- _Your objective_
Word for word, write the records out again, but omit each picture.

:: Data in this exercise ::

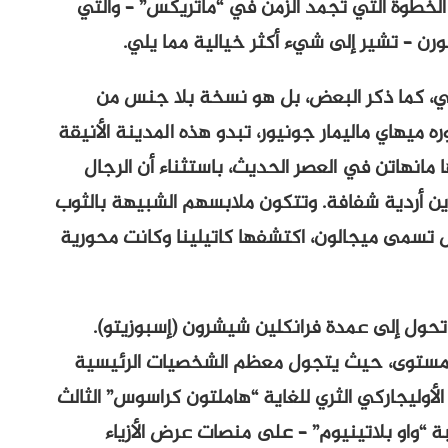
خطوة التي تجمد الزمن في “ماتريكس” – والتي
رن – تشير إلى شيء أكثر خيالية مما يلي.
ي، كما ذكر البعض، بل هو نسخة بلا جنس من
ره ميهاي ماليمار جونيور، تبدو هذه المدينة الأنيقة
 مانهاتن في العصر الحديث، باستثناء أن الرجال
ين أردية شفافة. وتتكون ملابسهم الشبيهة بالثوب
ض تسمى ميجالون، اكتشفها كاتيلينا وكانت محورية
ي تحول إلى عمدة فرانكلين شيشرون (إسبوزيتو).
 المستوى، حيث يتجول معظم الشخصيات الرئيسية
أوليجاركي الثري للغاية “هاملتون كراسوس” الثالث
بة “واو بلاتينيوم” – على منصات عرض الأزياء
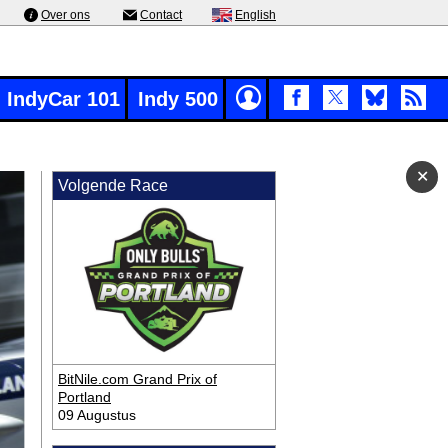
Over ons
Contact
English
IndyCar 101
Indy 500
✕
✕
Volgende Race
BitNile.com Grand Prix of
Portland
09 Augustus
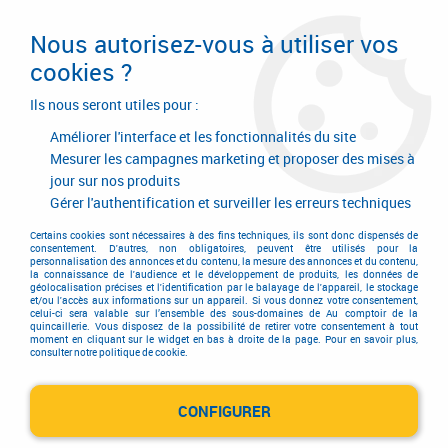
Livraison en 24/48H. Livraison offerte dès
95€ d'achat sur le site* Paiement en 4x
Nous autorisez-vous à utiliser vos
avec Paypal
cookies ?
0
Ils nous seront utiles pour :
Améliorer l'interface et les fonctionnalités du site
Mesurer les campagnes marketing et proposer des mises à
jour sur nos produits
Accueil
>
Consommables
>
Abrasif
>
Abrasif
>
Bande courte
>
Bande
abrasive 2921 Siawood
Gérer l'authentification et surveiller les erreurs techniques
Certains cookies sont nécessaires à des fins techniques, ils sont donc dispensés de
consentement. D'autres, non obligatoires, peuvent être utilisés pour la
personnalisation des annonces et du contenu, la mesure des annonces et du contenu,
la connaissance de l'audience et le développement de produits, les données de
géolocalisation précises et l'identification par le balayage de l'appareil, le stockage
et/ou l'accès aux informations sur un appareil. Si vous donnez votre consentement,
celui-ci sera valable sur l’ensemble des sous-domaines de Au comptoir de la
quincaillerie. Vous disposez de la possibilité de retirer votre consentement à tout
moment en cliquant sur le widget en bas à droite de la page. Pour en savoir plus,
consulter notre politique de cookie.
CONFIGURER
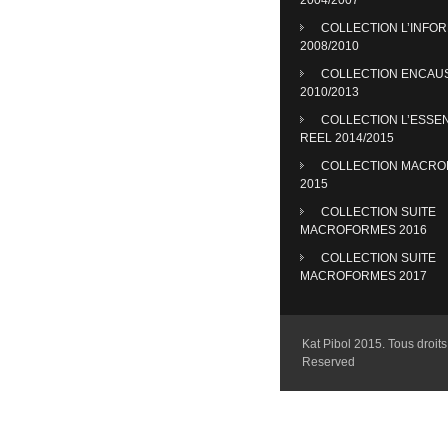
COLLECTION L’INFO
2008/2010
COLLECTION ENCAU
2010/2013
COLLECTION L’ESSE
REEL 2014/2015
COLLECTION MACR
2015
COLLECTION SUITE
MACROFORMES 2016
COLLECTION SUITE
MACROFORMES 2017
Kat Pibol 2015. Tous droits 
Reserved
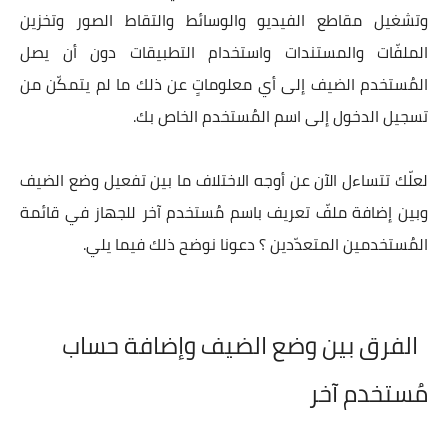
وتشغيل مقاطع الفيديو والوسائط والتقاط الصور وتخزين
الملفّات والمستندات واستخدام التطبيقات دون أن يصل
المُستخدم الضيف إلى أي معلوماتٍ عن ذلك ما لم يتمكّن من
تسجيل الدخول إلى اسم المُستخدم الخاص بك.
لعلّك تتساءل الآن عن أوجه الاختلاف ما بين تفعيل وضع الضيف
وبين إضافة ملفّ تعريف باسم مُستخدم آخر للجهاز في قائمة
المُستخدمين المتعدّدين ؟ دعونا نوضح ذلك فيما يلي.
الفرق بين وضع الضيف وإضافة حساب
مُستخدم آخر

:::

- _Solution to the exercise_
خطوة التي تجمد الزمن في “ماتريكس” – والتي
رن – تشير إلى شيء أكثر خيالية مما يلي.
ي، كما ذكر البعض، بل هو نسخة بلا جنس من
ره ميهاي ماليمار جونيور، تبدو هذه المدينة الأنيقة
 مانهاتن في العصر الحديث، باستثناء أن الرجال
ين أردية شفافة. وتتكون ملابسهم الشبيهة بالثوب
ض تسمى ميجالون، اكتشفها كاتيلينا وكانت محورية
ي تحول إلى عمدة فرانكلين شيشرون (إسبوزيتو).
 المستوى، حيث يتجول معظم الشخصيات الرئيسية
أوليجاركي الثري للغاية “هاملتون كراسوس” الثالث
بة “واو بلاتينيوم” – على منصات عرض الأزياء
Over ons
Contact
English
IndyCar 101
Indy 500
✕
✕
Volgende Race
BitNile.com Grand Prix of
Portland
09 Augustus
Livraison en 24/48H. Livraison offerte dès
95€ d'achat sur le site* Paiement en 4x
Nous autorisez-vous à utiliser vos
avec Paypal
cookies ?
0
Ils nous seront utiles pour :
Améliorer l'interface et les fonctionnalités du site
Mesurer les campagnes marketing et proposer des mises à
jour sur nos produits
Accueil
>
Consommables
>
Abrasif
>
Abrasif
>
Bande courte
>
Bande
abrasive 2921 Siawood
Gérer l'authentification et surveiller les erreurs techniques
Certains cookies sont nécessaires à des fins techniques, ils sont donc dispensés de
consentement. D'autres, non obligatoires, peuvent être utilisés pour la
personnalisation des annonces et du contenu, la mesure des annonces et du contenu,
la connaissance de l'audience et le développement de produits, les données de
géolocalisation précises et l'identification par le balayage de l'appareil, le stockage
et/ou l'accès aux informations sur un appareil. Si vous donnez votre consentement,
celui-ci sera valable sur l’ensemble des sous-domaines de Au comptoir de la
quincaillerie. Vous disposez de la possibilité de retirer votre consentement à tout
moment en cliquant sur le widget en bas à droite de la page. Pour en savoir plus,
consulter notre politique de cookie.
CONFIGURER
COLLECTION L’INFO
2008/2010
COLLECTION ENCAU
2010/2013
COLLECTION L’ESSE
REEL 2014/2015
COLLECTION MACR
2015
COLLECTION SUITE
MACROFORMES 2016
COLLECTION SUITE
MACROFORMES 2017
Kat Pibol 2015. Tous droits 
Reserved
وتشغيل مقاطع الفيديو والوسائط والتقاط الصور وتخزين
الملفّات والمستندات واستخدام التطبيقات دون أن يصل
المُستخدم الضيف إلى أي معلوماتٍ عن ذلك ما لم يتمكّن من
تسجيل الدخول إلى اسم المُستخدم الخاص بك.
لعلّك تتساءل الآن عن أوجه الاختلاف ما بين تفعيل وضع الضيف
وبين إضافة ملفّ تعريف باسم مُستخدم آخر للجهاز في قائمة
المُستخدمين المتعدّدين ؟ دعونا نوضح ذلك فيما يلي.
الفرق بين وضع الضيف وإضافة حساب
مُستخدم آخر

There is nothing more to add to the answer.